> [Aim of the exercise] From the line containing "16100 Cognac - FR" down to the line containing "ジ関連の質問をチェック", copy out the entries below exactly, both lines included, and nothing else; pictures do not belong in the copy.

#####

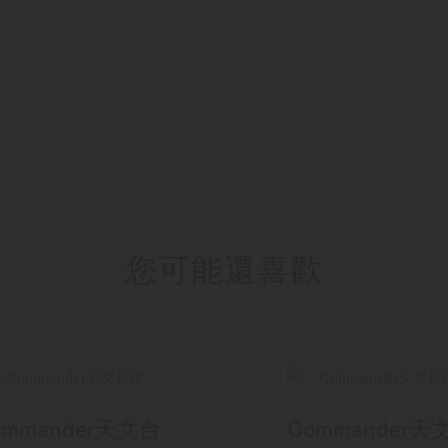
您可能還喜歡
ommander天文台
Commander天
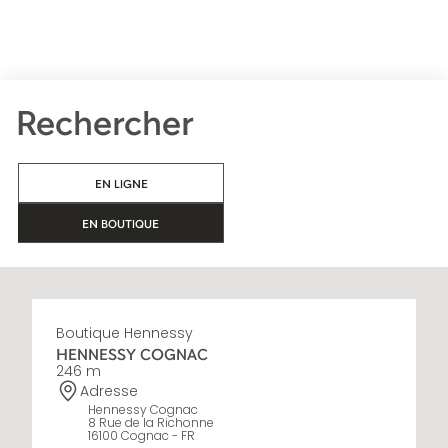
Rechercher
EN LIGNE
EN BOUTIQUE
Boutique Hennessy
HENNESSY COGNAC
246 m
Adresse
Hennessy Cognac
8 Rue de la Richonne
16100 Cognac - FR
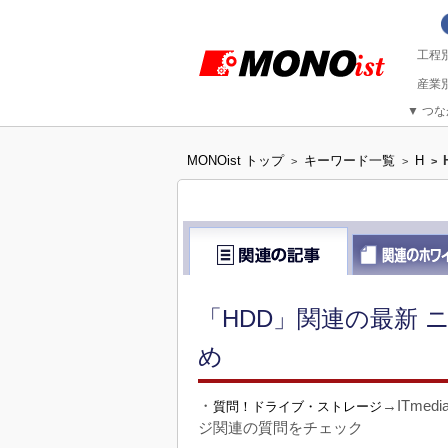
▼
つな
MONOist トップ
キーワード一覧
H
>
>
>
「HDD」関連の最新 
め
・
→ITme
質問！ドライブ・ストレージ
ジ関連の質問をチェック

#####

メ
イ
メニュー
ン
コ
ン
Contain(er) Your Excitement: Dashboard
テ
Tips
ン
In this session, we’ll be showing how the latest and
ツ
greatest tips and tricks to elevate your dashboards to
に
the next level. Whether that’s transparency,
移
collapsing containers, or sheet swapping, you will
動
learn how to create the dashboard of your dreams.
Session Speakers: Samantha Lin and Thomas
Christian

#####

> [Reply to the exercise]
16100 Cognac - FR
▼
つな
MONOist トップ
キーワード一覧
H
>
>
>
「HDD」関連の最新 
め
・
→ITme
質問！ドライブ・ストレージ
ジ関連の質問をチェック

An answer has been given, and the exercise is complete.